# Which elliptic curves are quantum resistant? [closed]

If I want to learn about quantum resistant crytography what are the best resources? Which type of elliptic curves should I be studying?

• Could you find a more objective way of asking what you are after? (I.e. a specific answerable question.) This is very subjective and open ended, such questions are off topic.
– otus
May 21 '16 at 7:56
• "Which type of elliptic curves should I be studying?" - for quantum resistance... none of them May 21 '16 at 8:15
• "Quantum attacks on public key cryptosystems" May 21 '16 at 9:28
• @RichieFrame uhh, elliptic curves do make an appearance in quantum resistance ... but rather than doing point multiplication on them, we're computing isogenies between them. Specifically, we're looking at supersingular curves. May 21 '16 at 10:59

Post-quantum crypto is a very young field and is still changing quite rapidly. If you just want a reading list to introduce you to the topics, I would recommend the March 2015 report released by the EU's PQCrypto Project, and the April 2016 report from NIST.

As of today, here's an (incomplete) list of candidate algorithms for post-quantum cryptography with a link to the best reading material I could find for each:

• Hashes: everything we have now is fine, you just have to double the output size against a Grover search:

• SHA-2 256 and up
• SHA-3 256 and up (aka Keccak)
• Symmetric Encryption: everything we have now is fine, you just have to double the key size against a Grover search:

• AES 256
• Asymmetric Encryption (some of which also include signature schemes, but why would you when hash-based sigs work so well?):

Since you specifically asked about elliptic curves, you'll notice that ECC in its current form is not on this list. That is because the discrete log problem of reversing elliptic curve point multiplication is easily solved by Shor's algorithm on a quantum computer.

That said, elliptic curves do appear on the list in the form of isogonies: transformations mapping a point on one curve to a point on a (potentially) different curve are conjectured to be hard to invert on both classical and quantum computers.

Personally this is my favourite algorithm from the list above for two reasons:

1. The keys are smaller and the runtime faster than the other approaches

2. The other approaches all have the flavour "do some linear algebra which is possible for Eve to invert, so sprinkle in some error that both Bob and Eve have to guess in order to widen the computational gab between them. This fundamental approach makes me kinda uneasy.

The more future-proof answer to this question is to watch NIST: they are gearing up to run a competition-like thing over the next 18 months to select the best post-quantum encryption primitives.

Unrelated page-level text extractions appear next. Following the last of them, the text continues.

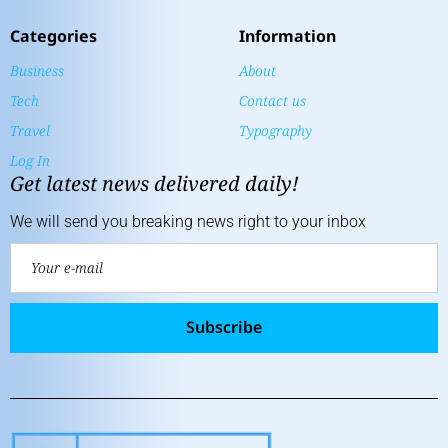
Categories
Information
Business
About
Tech
Contact us
Travel
Typography
Log In
Get latest news delivered daily!
We will send you breaking news right to your inbox
Subscribe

• Keccak and AES-256 are Post quantum too.
– Biv
May 21 '16 at 11:11
• @Biv As is the SHA2 family. Fine, I'll add hashes and symmetric ciphers. May 21 '16 at 11:14
• Actually, while isogenies do have small key and ciphertext sizes (NTRU is competitive there), however from what I've seen, the run time is rather slower than other approaches. More fundamentally, isogenies is based on a problem that (IMHO) is not very well studied at all; it would seem premature to put a great deal of trust in it May 21 '16 at 13:54
• @poncho yeah, I'm certainly not writing an implementation of it yet, but I'm following the research with interest. May 21 '16 at 13:56
• Aren't sponge constructions reduced to $2^{n/3}$ instead of $2^{n/2}$? May 20 '18 at 4:26

What we traditionally call Elliptic Curve Cryptography (working in the group of points on an elliptic curve over a finite field) is vulnerable to an attack by a quantum computer running Shor's algorithm and is thus not considered a Quantum-Safe or Post Quantum Cryptographic algorithm.

However there is an true Post Quantum Key Exchange algorithm which uses the mathematics of elliptic curves and is considered secure by experts who have studied it so far. This key exchange has come to be known as the "Supersingular Isogeny Diffie-Hellman." It was the subject of a recent in depth study by researchers at Microsoft. Their work can be found here.

The algorithm works with rational maps between supersingular elliptic curves called "Isogenies." This algorithm is due to DeFeo, Jao, and Plut. A key element of this exchange is that the isogenies of a supersingular elliptic curve form a NONABELIAN group (which blocks Shor's algorithm). An earlier isogeny based elliptic curve was based on the ABELIAN group formed from ordinary elliptic curves. However it suffers from a subexponential attack.

To answer your question directly, you should look at supersingular elliptic curves which allow for efficient computation of isogenies. Reference 1 provides more background.